Apart from telling her schoolteacher, this is the first time Queen opened up about her Stametta use.

She said she had heard girls at her school whisper about the product’s potentially deadly side effects; but she believed none of them would speak outside of their own circles, due to the stigma of abortion.

When asked why she took the product despite knowing about the side effects, she shrugged.

“I was willing to take that risk,” she said.

She feared a baby would defer her dreams. Eventually she wants to become an optometrist and marry Lucky*, her boyfriend of five years.
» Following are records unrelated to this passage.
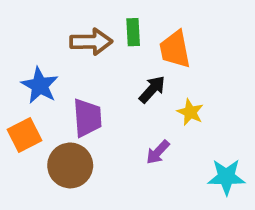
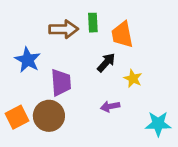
orange square: (24, 135) -> (17, 117), moved
purple arrow: (158, 152) -> (110, 106), turned 36

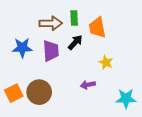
blue star: (28, 60) -> (22, 48), turned -30
black arrow: (106, 63) -> (75, 42), moved
purple trapezoid: (61, 82) -> (51, 51), moved

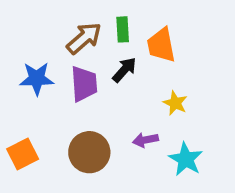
brown arrow: (51, 23) -> (84, 38), turned -40
brown circle: (39, 92) -> (89, 152), moved
cyan star: (126, 98) -> (186, 159), moved, turned 30

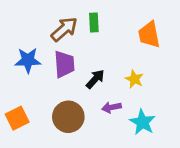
orange trapezoid: (161, 45) -> (149, 35), moved
black arrow: (124, 70) -> (95, 79), moved

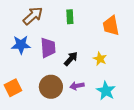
brown arrow: (64, 29) -> (33, 16), moved
purple arrow: (111, 107) -> (77, 86), moved

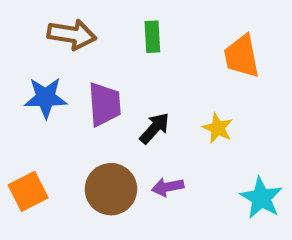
brown arrow: (33, 16) -> (72, 35), turned 50
cyan star: (106, 91) -> (261, 198), moved

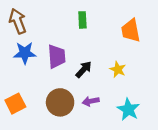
brown arrow: (72, 35) -> (18, 21), moved, turned -120
cyan star: (261, 198) -> (128, 109), moved

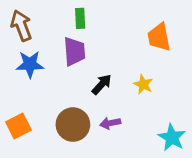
green rectangle: (82, 20) -> (80, 18), moved
purple trapezoid: (57, 56) -> (74, 51), moved
cyan star: (128, 109) -> (172, 137), moved

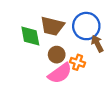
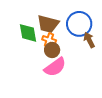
orange cross: (78, 62) -> (49, 40), moved

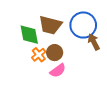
orange cross: (49, 40) -> (39, 55), moved, turned 32
pink semicircle: (55, 67) -> (58, 71), size x0.7

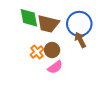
green diamond: (29, 35) -> (29, 18), moved
brown arrow: (94, 42) -> (80, 40), moved

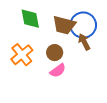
brown trapezoid: (48, 24) -> (64, 25), moved
orange cross: (37, 52) -> (22, 55), moved, size x1.5

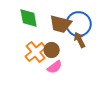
orange cross: (22, 55) -> (36, 52), moved

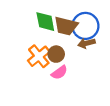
green diamond: (29, 18) -> (45, 22), moved
brown arrow: (80, 40) -> (86, 43), turned -77

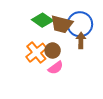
green diamond: (45, 22) -> (42, 20), turned -45
brown arrow: (86, 43) -> (81, 40), turned 105

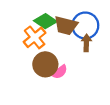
brown circle: (53, 51) -> (45, 64), moved, size x1.5
orange cross: (36, 53) -> (35, 37), moved

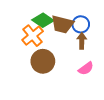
blue circle: (85, 26) -> (81, 24), size x0.7
pink semicircle: (59, 72) -> (86, 68), moved

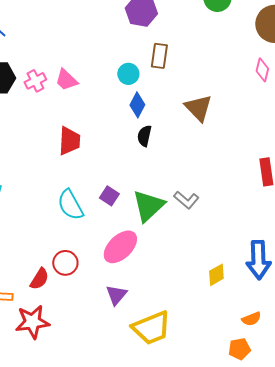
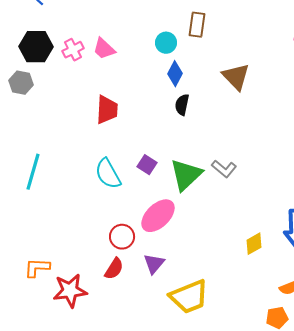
red circle: (65, 263) -> (122, 237), moved
red semicircle: (39, 279) -> (114, 269), moved

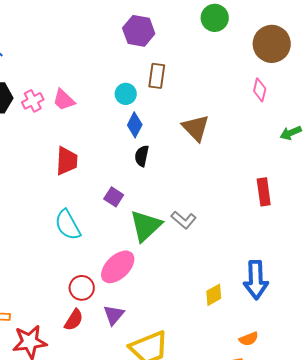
purple square: (147, 165) -> (114, 197), moved

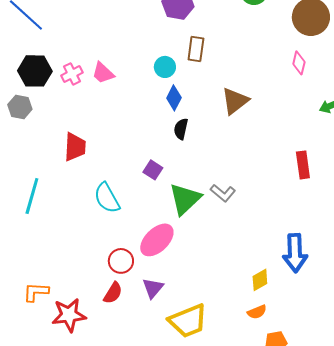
brown triangle: (196, 128) -> (235, 101), turned 36
red trapezoid: (67, 161) -> (75, 147), moved
yellow diamond: (214, 295) -> (260, 280), moved
orange semicircle: (249, 339) -> (257, 312), moved

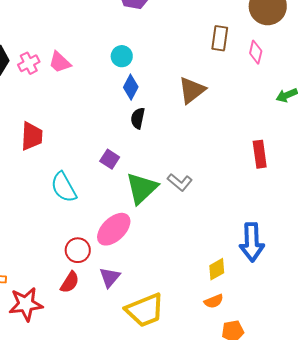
brown rectangle: (196, 49) -> (220, 38), moved

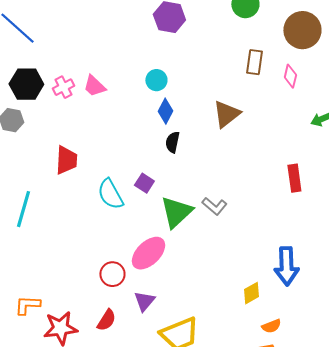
cyan semicircle: (64, 187) -> (110, 194), moved
red semicircle: (70, 282) -> (106, 320), moved
orange semicircle: (214, 301) -> (271, 326), moved

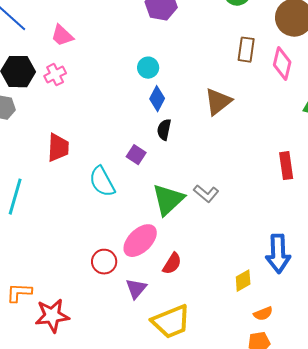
pink diamond: (290, 76) -> (282, 64), size x1.4
pink trapezoid: (94, 86) -> (62, 36), moved
purple square: (144, 183) -> (136, 155), moved
red semicircle: (106, 320) -> (172, 264), moved

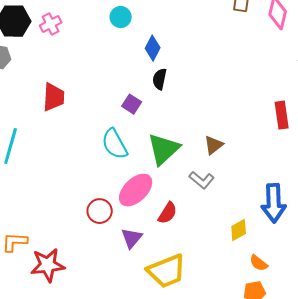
cyan circle: (148, 68) -> (121, 17), moved
brown triangle: (218, 102) -> (214, 145), moved, size x0.7
cyan semicircle: (102, 182) -> (115, 144), moved
gray L-shape: (206, 194) -> (202, 180), moved
orange semicircle: (263, 314) -> (259, 263), turned 60

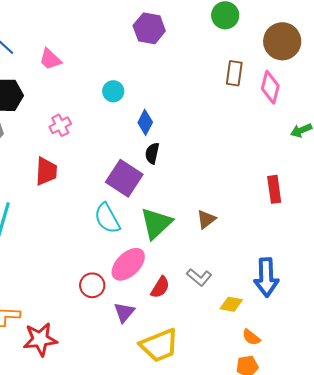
pink cross: (51, 24) -> (60, 125), moved
purple square: (132, 104) -> (124, 178), size x1.8
gray L-shape: (202, 180) -> (199, 277), moved
yellow diamond: (239, 230) -> (231, 304), turned 40

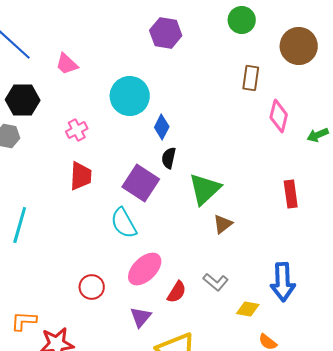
pink diamond: (270, 87) -> (279, 116), moved
cyan circle: (113, 91) -> (130, 96), size x1.8
red trapezoid: (46, 171) -> (81, 176), moved
green triangle: (156, 223) -> (205, 189), moved
red circle: (92, 285) -> (92, 287), moved

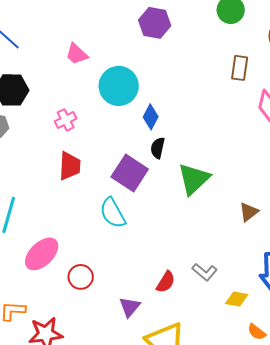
pink trapezoid: (67, 64) -> (77, 54), moved
brown triangle: (223, 224) -> (249, 212), moved
pink ellipse: (145, 269) -> (42, 254), moved

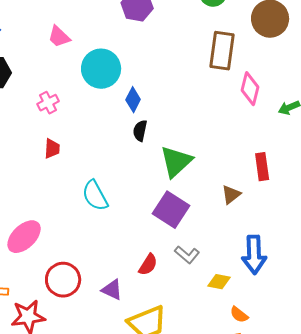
brown rectangle: (240, 68) -> (222, 51), size x1.5
red trapezoid: (70, 166) -> (52, 149), size x0.7
purple square: (130, 173) -> (171, 210), moved
red circle: (81, 277) -> (63, 280), moved, size x1.4
purple triangle: (130, 307) -> (112, 290), turned -45

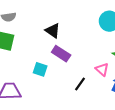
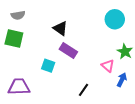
black line: (80, 84) -> (83, 90), moved

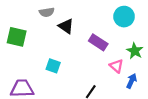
gray semicircle: (18, 15) -> (47, 12), moved
purple rectangle: (68, 51) -> (98, 42), moved

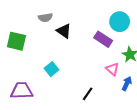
purple rectangle: (98, 42) -> (103, 39), moved
cyan square: (53, 66) -> (52, 69), turned 32

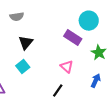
black triangle: (64, 31) -> (26, 43), moved, turned 35
pink triangle: (112, 69) -> (67, 67), moved

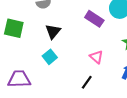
purple rectangle: (73, 38) -> (94, 19), moved

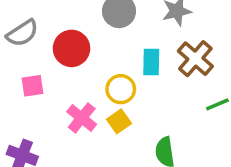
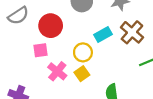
cyan rectangle: (151, 62) -> (103, 35), turned 60
pink square: (32, 86) -> (41, 50), moved

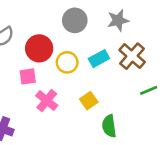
yellow circle: (83, 52) -> (67, 62), moved
yellow square: (82, 74) -> (89, 101), moved

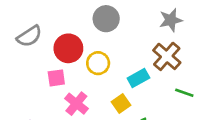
gray star: (118, 20) -> (171, 20), moved
cyan rectangle: (99, 59) -> (138, 78), moved
green line: (149, 90) -> (184, 93), turned 42

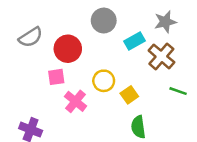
yellow circle: (98, 63) -> (104, 81), moved
cyan rectangle: (138, 78) -> (134, 41), moved
yellow square: (121, 104) -> (129, 95), moved

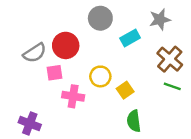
gray semicircle: (31, 37) -> (35, 53), moved
brown cross: (161, 56) -> (170, 59), moved
pink cross: (75, 101) -> (73, 96), turned -30

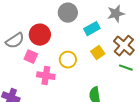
pink square: (55, 73) -> (31, 57), turned 32
yellow square: (125, 90) -> (98, 53), moved

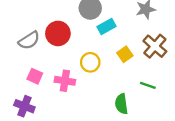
cyan rectangle: (92, 29) -> (106, 27), moved
pink square: (31, 57) -> (35, 76), moved
green line: (126, 68) -> (148, 85), moved

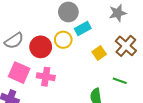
red circle: (58, 33) -> (41, 47), moved
yellow circle: (90, 62) -> (63, 40), moved
pink square: (35, 76) -> (19, 73), size x1.5

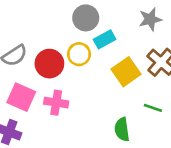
yellow square: (99, 53) -> (126, 72), size x1.5

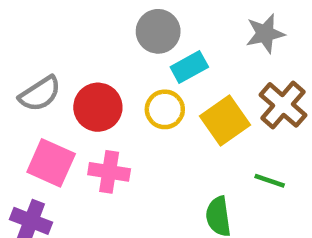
yellow circle: (79, 54) -> (165, 109), moved

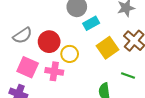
yellow circle: (165, 109) -> (70, 54), moved

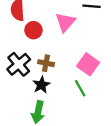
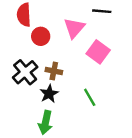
pink square: (88, 64) -> (98, 52), moved

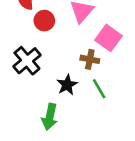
brown cross: (54, 71) -> (90, 59), moved
black star: (49, 94) -> (67, 85), moved

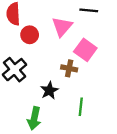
green line: (99, 89) -> (81, 107), moved, turned 36

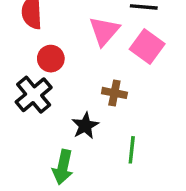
red circle: (30, 35) -> (51, 59), moved
pink square: (85, 50) -> (147, 47), moved

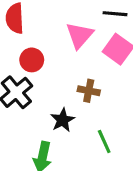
green line: (132, 150) -> (104, 142), turned -30

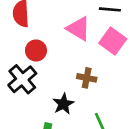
pink triangle: (79, 35) -> (78, 29), turned -40

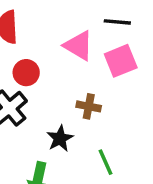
pink square: (113, 41) -> (121, 61), turned 32

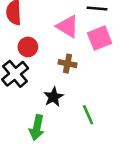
brown cross: (89, 106) -> (68, 64), moved

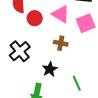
red circle: (28, 47) -> (35, 18), moved

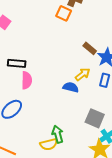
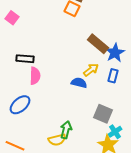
brown rectangle: (90, 48) -> (98, 44), size x1.5
green arrow: (58, 134) -> (66, 130), turned 30

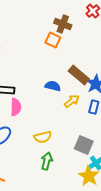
blue semicircle: (79, 83) -> (53, 86), moved
yellow semicircle: (57, 140) -> (43, 137), moved

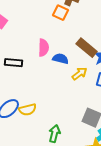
pink semicircle: (16, 107) -> (44, 48), moved
yellow semicircle: (43, 137) -> (28, 110), moved

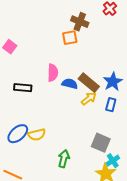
orange square: (61, 13) -> (70, 38), turned -35
brown rectangle: (87, 48) -> (89, 83), moved

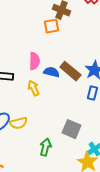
yellow arrow: (89, 99) -> (33, 88), moved, turned -77
gray square: (101, 143) -> (71, 129), moved

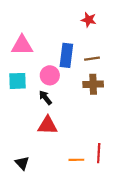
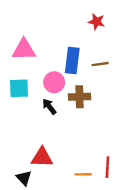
brown cross: (93, 84) -> (80, 97), moved
red triangle: (48, 125) -> (42, 157), moved

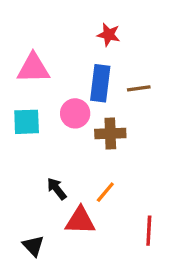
red star: (97, 22) -> (109, 35), moved
black arrow: (49, 107) -> (57, 189), moved
red triangle: (42, 157) -> (80, 221), moved
orange line: (83, 174) -> (105, 192), moved, turned -49

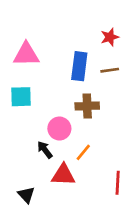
red star: (109, 35) -> (110, 37), moved, turned -30
pink circle: (75, 113) -> (59, 129), moved

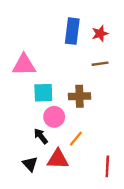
pink triangle: (26, 54) -> (24, 65), moved
blue rectangle: (79, 66) -> (72, 31), moved
cyan square: (21, 97) -> (43, 93), moved
black triangle: (26, 195) -> (30, 164), moved

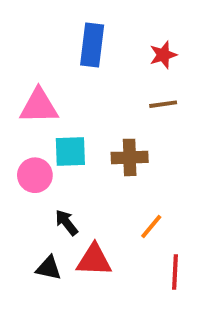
blue rectangle: (72, 31) -> (92, 45), moved
pink circle: (54, 117) -> (35, 175), moved
orange line: (76, 139) -> (151, 227), moved
black triangle: (30, 164) -> (49, 268), turned -35

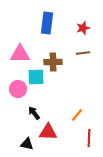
brown cross: (130, 157) -> (53, 62), moved
black triangle: (49, 268) -> (27, 144), moved

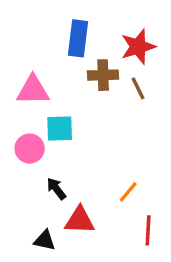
red star: (83, 28) -> (138, 47), size x1.5
brown line: (83, 53) -> (138, 88), turned 72
brown cross: (53, 62) -> (103, 75), moved

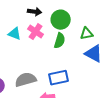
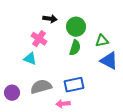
pink cross: (36, 32) -> (39, 39), moved
cyan triangle: (15, 34) -> (30, 59), moved

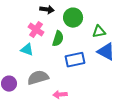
green semicircle: (75, 48) -> (58, 39), moved
blue rectangle: (74, 85) -> (75, 60), moved

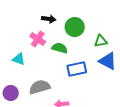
green semicircle: (58, 39) -> (60, 48), turned -91
cyan triangle: (27, 50) -> (19, 59), moved

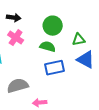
black arrow: (49, 19) -> (14, 18), moved
green semicircle: (60, 48) -> (48, 47), moved

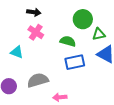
green circle: (53, 26) -> (83, 19), moved

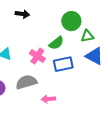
pink cross: (36, 32) -> (37, 56), moved
green semicircle: (68, 41) -> (56, 43), turned 126

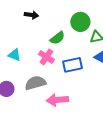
green semicircle: (56, 43) -> (57, 38), moved
pink arrow: (48, 99) -> (57, 100), size x1.5

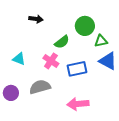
pink arrow: (57, 100) -> (78, 104), moved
In 2002, the council issued a notice meant to “call up” information from complementary medicine companies. Though “well-intentioned”, the notice asked for administrative data only, it did not ask for any information concerning ingredients or curative claims.

The audit was supposed to have expired after six months, on August 22 of that year.

Instead, for the next 11 years, medicine companies sent their data to the council according to the audit’s terms, in lieu of a quality check on the medicines themselves.

On October 29, 2010, Health Minister Aaron Motsoaledi wrote a letter to Parliament, stating that none of the 155 000 complementary medicines on the market had been checked for quality, safety or efficacy.

The previous year, Jobson, who has served as a member on the Allied Health Professions Council of South Africa and the Professional Board for Homoeopathy, Naturopathy and Phytotherapy, penned an open letter expressing concern about The Medicine’s Control Council’s lack of oversight of complementary medicine.

With no independent assessment or substantiation, he wrote, there was no way to tell if the medicines simply didn’t work, contained banned substances, or were contaminated by bacteria, among other possible impurities.

He never received an official response.

“This is a scandal I have been trying to expose for years,” wrote Jobson in an e-mail.